Now here is what really drew me to this photo. I love old black and white films, particularly gangster and film noir. Doesn’t he look a lot like George Raft in this picture?

Here is another:

36 thoughts on “Meet Sidney Kelly: The Style of the Criminal Element”

  1. BBC News has a powerful story about the Naples Mafia and the associations in England.

    1. just another crook turned snitch trying to gin up a book deal. but thanks benson i tried it out for 5 minutes

  2. And perhaps one of my favorite figures associated with Kelly:

    “Leigh, Kathleen Mary (Kate) (1881–1964)

    A former N.S.W. Deputy Commissioner of Police, Mr W. R. Lawrence, will attend the funeral of former Sydney underworld identity Mrs Kathleen Ryan, also known as Kate Leigh.

    Mrs Ryan, who was reported to be about 84, died on Tuesday night in St Vincent’s Hospital.

    She had spent recent years quietly in a relative’s home in Devonshire Street, Surry Hills — the area in which she had been a colourful and well-known figure for many years.

    Convicted by Courts many times, Mrs Ryan was stoutly defended by her friends as being kind-hearted.

    She told the Bankruptcy Court, which examined her in 1954, that “Good Samaritans” had given her £1700 to pay her back taxes.

    On that occasion she said, “I’ve helped a lot of people when they were down and out and now they’ve come good when I’m down and out.

    Police and criminals who knew her well are expected to attend the funeral service which will be held at St Peter’s Roman Catholic Church, Surry Hills, at 12.30 p.m. tomorrow.

    She will be buried at Botany Cemetery after the service.

    Announcing that he would attend the service, Mr Lawrence said:

    “Kate used to go to the Courts nearly every day and she would do all she could to help first offenders.

    “On many occasions I saw her actually paying the fines of people who were not in a position to pay.

    “I spent 19 years at the C.I.B. and Kate was one who gave me lots of information and help.

    “There was another side to her life.

    “Certainly she had a criminal record, but she did all she could to help the needy and young offenders.

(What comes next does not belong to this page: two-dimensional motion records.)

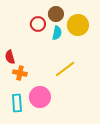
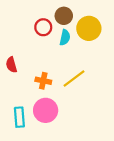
orange cross: (20, 73) -> (43, 81), moved

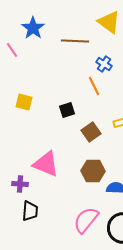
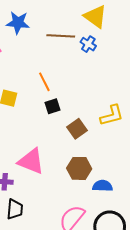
blue star: (33, 28) -> (18, 23), turned -30
blue cross: (104, 64) -> (88, 44), moved
orange line: (94, 86) -> (44, 82), moved

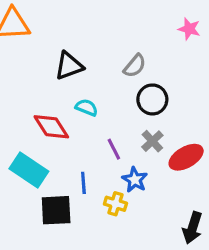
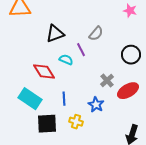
black circle: (152, 99) -> (131, 55), moved
purple line: (114, 149) -> (81, 50), moved
blue line: (83, 183) -> (64, 99), moved
yellow cross: (115, 204) -> (76, 122), moved

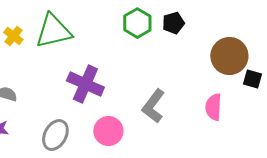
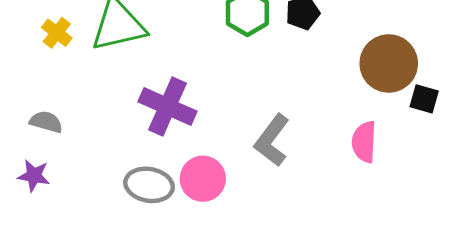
gray ellipse: (55, 135) -> (149, 185), moved, turned 72

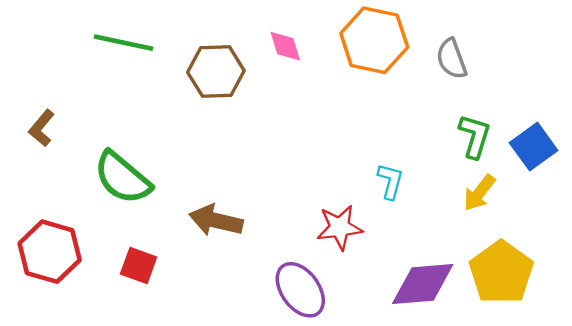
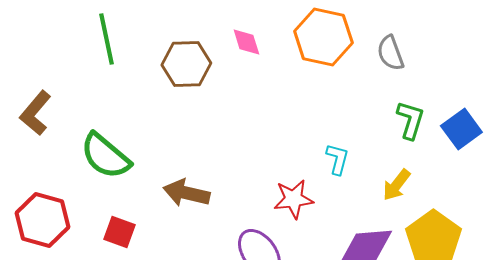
green line: (124, 43) -> (106, 39), turned 66
brown L-shape: (42, 128) -> (35, 113), size x1.4
yellow arrow: (479, 193) -> (396, 185), moved

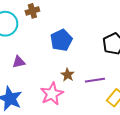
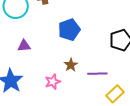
pink star: (52, 94) -> (53, 82), size x0.7

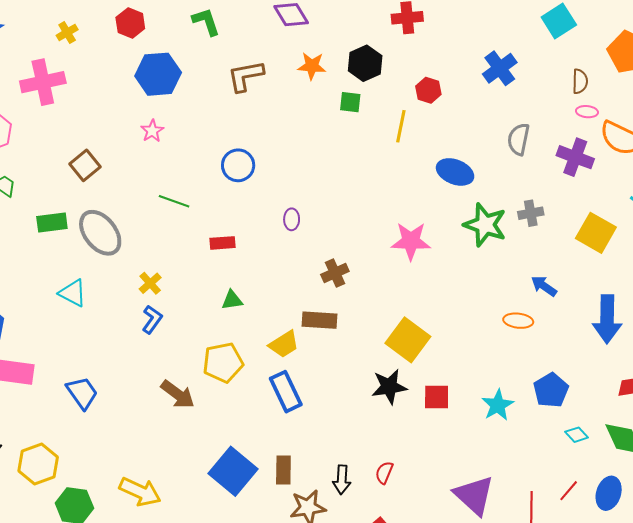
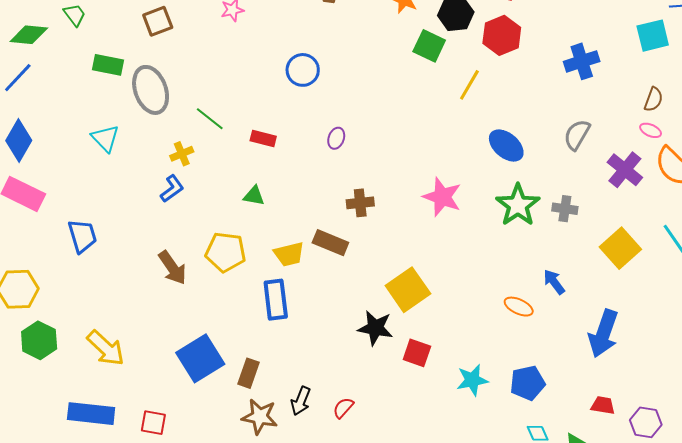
red hexagon: (428, 90) -> (502, 35), moved, size x1.5
green square: (350, 102) -> (429, 46), size x1.4
green line: (174, 201) -> (210, 119), moved

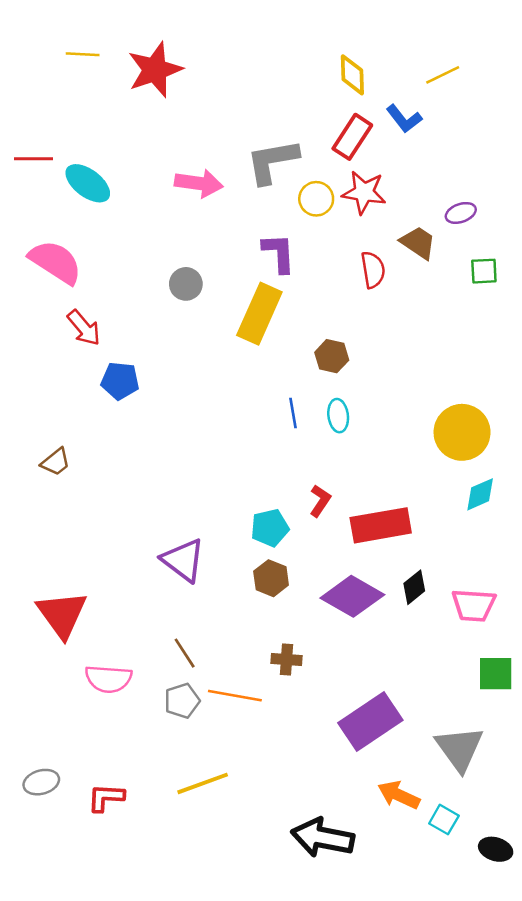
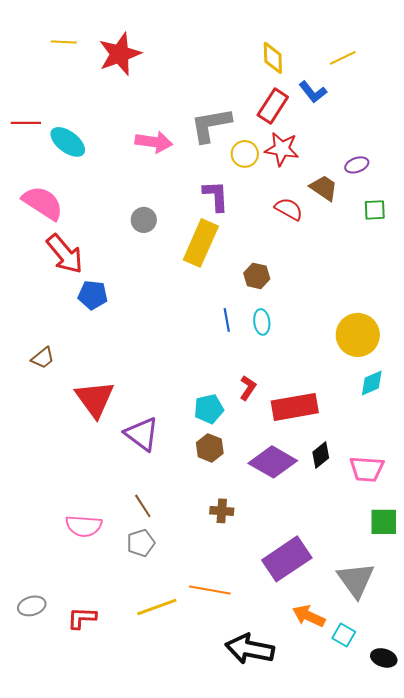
red semicircle: (373, 270) -> (289, 209), turned -52
red arrow: (84, 328) -> (65, 254), size x1.4
red triangle: (62, 614) -> (95, 399), moved
orange line: (235, 696) -> (210, 590), moved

    “She warned many of the youngsters about the futility of crime.”

    Original publication
    Sydney Morning Herald, 6 February 1964, p 5

  3. And here is another obit from another criminal acquaintance of Sydney Kelly. Click on the link below to see her photograph:

    Cameron, Ellen Katherine (Nellie) (1910–1953)

    from Mercury (Hobart)

    Nellie Burke, or Cameron, one of the Sydney underworld’s “fabulous characters,” is dead, aged 41.

    The body was found in her flat in Denham St, Darlinghurst, last night.

    The body was in the kitchen, near a gas oven with all taps turned on. Nellie had been a figure in the underworld for more than 25 years.

    She was a blue-eyed blonde, only 15 years old, when she first appeared—girl friend of notorious gangster Frank Green.

    Soon she had the distinction of becoming the first woman in Australia to be convicted of consorting with criminals.

    She came from a good family, and was educated at an exclusive girls’ school on the North Shore.

    But while still in her teens, she became the mistress of one of Sydney’s worst gunmen and razor slashers, Guido Calletti.

    Her family and police tried to win her from the under-world, but she stayed with Calletti.

    She was the despair of welfare workers, but she continued to dress daintily and maintained her well modulated speech.

    In 1929, Nellie and Calletti were living in Darlinghurst when another criminal, Erick Connolly, “fell” for her.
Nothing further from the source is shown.